(Instructions for the task): Show every line of the data where the word "eindringt" can be found.

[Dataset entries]
========================================================================

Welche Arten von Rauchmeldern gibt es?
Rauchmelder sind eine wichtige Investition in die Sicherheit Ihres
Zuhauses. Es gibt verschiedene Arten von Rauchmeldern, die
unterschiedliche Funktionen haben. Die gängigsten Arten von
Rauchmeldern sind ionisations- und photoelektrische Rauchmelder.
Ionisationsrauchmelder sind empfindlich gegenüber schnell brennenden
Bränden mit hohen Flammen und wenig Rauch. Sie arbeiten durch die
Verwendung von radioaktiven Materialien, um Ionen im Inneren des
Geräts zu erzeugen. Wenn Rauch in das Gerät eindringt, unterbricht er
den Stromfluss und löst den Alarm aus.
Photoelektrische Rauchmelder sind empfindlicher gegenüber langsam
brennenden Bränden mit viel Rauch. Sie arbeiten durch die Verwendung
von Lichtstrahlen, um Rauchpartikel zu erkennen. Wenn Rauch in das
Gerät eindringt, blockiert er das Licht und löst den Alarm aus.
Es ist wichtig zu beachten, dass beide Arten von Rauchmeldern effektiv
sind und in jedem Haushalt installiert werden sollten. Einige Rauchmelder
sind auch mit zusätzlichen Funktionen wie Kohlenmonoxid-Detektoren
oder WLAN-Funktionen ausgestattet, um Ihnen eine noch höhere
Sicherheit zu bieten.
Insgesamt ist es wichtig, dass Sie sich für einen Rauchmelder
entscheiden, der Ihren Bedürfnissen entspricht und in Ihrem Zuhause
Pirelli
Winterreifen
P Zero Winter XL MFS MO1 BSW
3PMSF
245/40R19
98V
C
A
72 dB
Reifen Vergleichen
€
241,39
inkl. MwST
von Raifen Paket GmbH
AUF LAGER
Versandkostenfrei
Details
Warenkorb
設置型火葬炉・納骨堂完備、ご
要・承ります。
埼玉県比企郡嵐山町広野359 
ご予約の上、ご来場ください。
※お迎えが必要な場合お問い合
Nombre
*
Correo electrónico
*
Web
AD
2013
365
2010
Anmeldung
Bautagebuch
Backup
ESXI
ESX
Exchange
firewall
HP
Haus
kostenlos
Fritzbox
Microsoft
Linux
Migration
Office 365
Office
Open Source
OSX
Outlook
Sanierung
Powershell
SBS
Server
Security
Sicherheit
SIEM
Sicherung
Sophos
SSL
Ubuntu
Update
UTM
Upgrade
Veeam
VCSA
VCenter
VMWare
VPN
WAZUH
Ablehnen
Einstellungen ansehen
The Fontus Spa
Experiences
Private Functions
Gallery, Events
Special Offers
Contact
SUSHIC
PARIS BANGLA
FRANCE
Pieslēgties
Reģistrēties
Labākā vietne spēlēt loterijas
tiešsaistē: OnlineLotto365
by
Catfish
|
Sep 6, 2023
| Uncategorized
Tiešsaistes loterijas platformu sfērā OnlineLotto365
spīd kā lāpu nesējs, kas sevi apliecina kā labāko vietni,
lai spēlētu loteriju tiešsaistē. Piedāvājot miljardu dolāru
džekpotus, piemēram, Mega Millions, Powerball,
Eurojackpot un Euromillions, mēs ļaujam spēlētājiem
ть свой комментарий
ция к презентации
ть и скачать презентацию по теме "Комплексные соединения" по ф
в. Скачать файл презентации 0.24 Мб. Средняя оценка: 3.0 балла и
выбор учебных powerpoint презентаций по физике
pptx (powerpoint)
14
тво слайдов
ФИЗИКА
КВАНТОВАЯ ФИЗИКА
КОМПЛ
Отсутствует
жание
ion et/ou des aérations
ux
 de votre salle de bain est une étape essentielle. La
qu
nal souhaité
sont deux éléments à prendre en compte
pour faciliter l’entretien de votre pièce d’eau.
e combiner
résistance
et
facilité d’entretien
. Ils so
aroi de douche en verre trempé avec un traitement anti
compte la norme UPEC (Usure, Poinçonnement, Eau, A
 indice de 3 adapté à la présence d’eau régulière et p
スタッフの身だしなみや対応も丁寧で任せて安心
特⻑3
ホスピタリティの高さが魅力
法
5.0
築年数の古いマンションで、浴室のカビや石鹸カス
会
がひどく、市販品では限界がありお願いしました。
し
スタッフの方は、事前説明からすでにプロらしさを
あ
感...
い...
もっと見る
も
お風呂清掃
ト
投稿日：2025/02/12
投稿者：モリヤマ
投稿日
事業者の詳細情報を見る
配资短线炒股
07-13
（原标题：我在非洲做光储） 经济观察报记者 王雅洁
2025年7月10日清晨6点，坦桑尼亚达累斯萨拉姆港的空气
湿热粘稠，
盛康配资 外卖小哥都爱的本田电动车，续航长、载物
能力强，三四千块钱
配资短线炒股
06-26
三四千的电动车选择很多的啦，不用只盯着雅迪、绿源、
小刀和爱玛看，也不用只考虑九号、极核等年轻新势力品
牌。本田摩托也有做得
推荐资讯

========================================================================

(Your solution):
Geräts zu erzeugen. Wenn Rauch in das Gerät eindringt, unterbricht er
Gerät eindringt, blockiert er das Licht und löst den Alarm aus.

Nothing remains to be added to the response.